The third stage probably started many months later, although-I repeat-it seems to me that it all happened in immediate succession.

I now discovered the resemblance of my faces first to the cottage where we lived that year, in Mala Czarna near Warsaw, and then to the little house where I was driven in autumn by one of our employees, whose father rented an allotment garden in Mokotow. Brought up in rented apartments, amid apartment buildings, I then found myself in the countryside for the first time, and the contrast was so strong that I never managed to resolve the antagonism between man and nature, and I live with that fundamental antagonism, never reconciled.

From that time onward I drew only houses. They were no different from my faces, except for the mouth, which I drew upright. And instead of blackened hair I put a roof on. Insofar as all my scrawls gave me a full sense of recompense, with the roof it was different. I couldn't make it work, I saw how blundering it was, how crooked and ugly, and for the first time, I angrily and bitterly came up against the divide between a vision of my intention and its execution.

I wasn't able to draw the layer of snow on the roof or anything else of the winter landscape, but it would be obvious that it was winter, with a chattering frost, and in my little house heat was radiating from the tile stoves. I was warm and cozy in those little house-faces of mine. They bore the same relation to the many-storeyed apartment buildings where I myself lived, as children like me bore to grown-ups, and I had no wish to grow up, I was happy to make do with little houses with two windows and one door.

And so I was warm and cozy, friendly and safe when I drew my lines, and this time I didn't go on until I was in a state of exhaustion. At that time I came to like human faces, they gave me the same sense of warmth and security, pleasantness and kindness. I came to like women's faces in particular, I liked to watch them laugh or be sad, their glittering teeth, full lips moving, their movable tongues when they were chatting with me or eating. I was at peace, and I no longer woke up at night.

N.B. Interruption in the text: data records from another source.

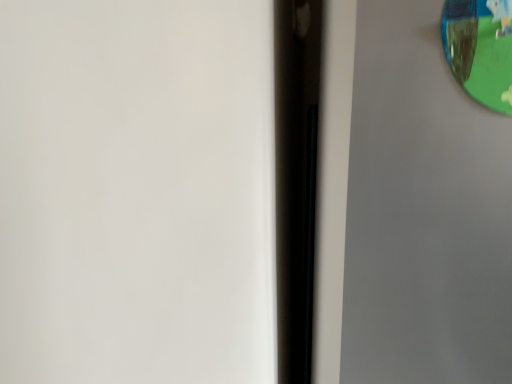 Question: From the image's perspective, is green plastic view mirror at upper right located above or below transparent plastic screen door at upper right?

Choices:
 (A) below
 (B) above

Answer: (B)

Question: Would you say green plastic view mirror at upper right is inside or outside transparent plastic screen door at upper right?

Choices:
 (A) inside
 (B) outside

Answer: (A)

Question: Is green plastic view mirror at upper right wider or thinner than transparent plastic screen door at upper right?

Choices:
 (A) wide
 (B) thin

Answer: (B)

Question: From their relative heights in the image, would you say transparent plastic screen door at upper right is taller or shorter than green plastic view mirror at upper right?

Choices:
 (A) short
 (B) tall

Answer: (B)

Question: From a real-world perspective, relative to green plastic view mirror at upper right, is transparent plastic screen door at upper right vertically above or below?

Choices:
 (A) above
 (B) below

Answer: (B)

Question: Is transparent plastic screen door at upper right wider or thinner than green plastic view mirror at upper right?

Choices:
 (A) wide
 (B) thin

At that time I also learned to add two chimneys on the roof, with billowing smoke as a clear, visible sign that it was freezing outside and warm inside the house.

A good many years passed. I'd long given up drawing houses and faces, or maybe I did draw them but differently, imitating adults' drawings. Once I was walking down Danilowiczowska Street with my older brother, at the time of the 1905 Revolution. My brother pointed out to me a building with barred windows-a prison. I already knew what that was. Right after we got home I started drawing faces again, with thin bars across the wide-open eyes and mouths. That phase probably passed quickly and then everything took its normal course. But I know for sure that that is why I started writing poems many years later-though by inclination and ability I was a mathematician and I still write them to this day, despite the fact that as many claim, poetry is a secretion of youth and suited to a tender age. "He's so old, isn't he ashamed to write poems?"